Когда русского грузили в машину, он вцепился в бортик разбитой кистью руки, оглянулся. Один из шестерых, с нашивкой младшего чина СС, ударил его рукоятью пистолета по лучевой кости.
Задернул полог. Медленно и сыто взрыкнул мотор.
Николь в оборванной юбке, белая и пустая внутри, как воздушная кукуруза, которую продают на мосту чистильщики сапог, брела по луна-парку, искала выход.
Скоро пойдут первые трамваи. Скоро откроются магазины и парикмахерские и отправится по своему испытанному маршруту на стеклянные острова кораблик-мушка.
На задворках павильонов работники луна-парка готовили еду, несло свиными шкварками и тушеной капустой. Два акробата на перекрестке парковых дорожек разминались, подстелив прямо на парную, ранней осенью беременную землю полосатый коврик.
Они улыбнулись Николь. Николь ответила кивком и прошла мимо.
В жасминовой аллее, над которой нависли плети жестких листьев, молочными пламенем белели колени Николь.
Последние ласточки прошивали контурные карты неба — стеклянные острова Парижа, где никому не хватает угля, любви и хлеба.
Николь долго ехала домой на трамвае, вышла на кругу возле кирпичной школы, заглянула в пару знакомых магазинов, отсчитала мелочь, купила бутылку порошкового молока.
Мать стояла на лестничной площадке, курила пятую (она всегда бросала курить на выходных, слышишь, только пять и ни затяжкой больше). Двери квартиры напротив были опечатаны. На широких белых лентах маячил железный немецкий орел.
Мать замахнулась, но не ударила Николь.
— Иди спать, — сказала мама. — Он больше не вернется. Они уже приходили и спрашивали.
Николь кивнула.
Волки, медленные волки, так и не перелинявшие с лета, шли по улицам, слизывали соленые шаги поздних прохожих, трассирующие следы шин, окурки, слюну, кровь и серебристую патину липовых и каштановых листьев.

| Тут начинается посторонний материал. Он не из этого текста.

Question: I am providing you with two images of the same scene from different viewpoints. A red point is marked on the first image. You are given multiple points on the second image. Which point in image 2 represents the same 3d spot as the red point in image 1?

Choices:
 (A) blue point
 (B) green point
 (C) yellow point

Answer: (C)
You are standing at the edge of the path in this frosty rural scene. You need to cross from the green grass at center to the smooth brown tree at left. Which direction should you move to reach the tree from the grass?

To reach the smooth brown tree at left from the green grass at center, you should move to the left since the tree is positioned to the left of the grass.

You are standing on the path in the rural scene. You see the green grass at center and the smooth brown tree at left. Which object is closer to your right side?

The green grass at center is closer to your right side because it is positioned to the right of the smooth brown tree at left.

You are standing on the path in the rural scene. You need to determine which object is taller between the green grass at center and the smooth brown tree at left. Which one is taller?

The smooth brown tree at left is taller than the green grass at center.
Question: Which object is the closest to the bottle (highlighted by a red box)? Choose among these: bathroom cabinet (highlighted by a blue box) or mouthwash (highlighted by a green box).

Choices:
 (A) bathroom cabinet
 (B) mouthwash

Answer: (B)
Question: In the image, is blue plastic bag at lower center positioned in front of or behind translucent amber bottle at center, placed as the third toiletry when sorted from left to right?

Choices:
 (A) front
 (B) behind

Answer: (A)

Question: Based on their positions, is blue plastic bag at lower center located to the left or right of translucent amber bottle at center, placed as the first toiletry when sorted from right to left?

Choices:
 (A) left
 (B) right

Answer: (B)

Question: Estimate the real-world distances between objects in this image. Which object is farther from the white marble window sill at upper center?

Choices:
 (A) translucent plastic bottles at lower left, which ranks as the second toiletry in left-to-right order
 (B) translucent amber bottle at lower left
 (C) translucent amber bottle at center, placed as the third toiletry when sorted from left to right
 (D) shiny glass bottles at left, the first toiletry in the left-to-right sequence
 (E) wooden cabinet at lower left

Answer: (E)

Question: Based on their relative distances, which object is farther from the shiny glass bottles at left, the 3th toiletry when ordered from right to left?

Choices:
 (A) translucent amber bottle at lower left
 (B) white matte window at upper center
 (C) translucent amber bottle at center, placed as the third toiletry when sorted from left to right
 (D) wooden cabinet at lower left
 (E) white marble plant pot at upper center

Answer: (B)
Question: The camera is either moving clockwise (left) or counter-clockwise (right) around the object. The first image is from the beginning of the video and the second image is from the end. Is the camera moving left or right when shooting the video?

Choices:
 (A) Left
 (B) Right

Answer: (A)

В баре напротив опять завели ненавистный квакающий фокстрот «Я тебя никогда не оставлю».
Игла поскользнулась, поперхнулся раструб допотопного граммофона. Волки отдали честь пустоглазым витринам.
Невероятно ясно, страшно блеснули кавказскими ножами трамвайные пути.
Николь села у двери русского на корточки и сказала:
— Сволочи.
— Спи, — отозвалась мать и ушла.
Николь спала очень долго.
В акварельном сиянии полудня плескался плоский стеклянный остров — Париж.
Темная, терновая вода ходила как зверь в оккупированных продухах набережных спусков.
Вечером убрали волков. Вымыли добела вывеску луна-парка.
И снова зажужжали золотистые ульи карусели.
Далеко взвизгнул на повороте шинами грузовик.
Николь проснулась и облизнула теплые, чуть опухшие пальцы.
— Завтра мы снова пойдем в луна-парк, — обещала девочка в скважину опечатанной двери. И глупо стукнулась кулаком в драповую обивку.
— Я люблю тебя, Колен, — сказала Николь.
P.S. Французского писателя Марселя Марешаля не существует. Я благодарен ему за это.
Три часа ночи, ей-богу. Три часа ночи. Говорят, от Харькова пять часов пути проехали без сучка и задоринки. Станция Перекаты, красиво, ничего не скажешь, перрон заплеван, фонарь обходчика прыгает. Истинно чудо, что остановили не в поле, как всех, а как людей будут у вокзальных бараков обыскивать: у них свои фонари и наработанная методика.
Да, точно.
Хорошие фонари, военные, трофейные.
Вытряхнули всех, эффект внезапности, а на самом деле чистая благодать после духоты и пердежа пассажиров живого воздуха глотнуть.
Полынный ветер, юго-восточный, малороссийский, обстановка — чистые декорации к «Майской ночи». А вон та барышня, что на сундучке сидит и скалится, похожа на Утопленницу, глаза у нее живые, а лицо мертвое.
Знакомились шапочно, вместе на полустанках за кипятком бегали.
Линочка или Липочка, черт их всех разберет.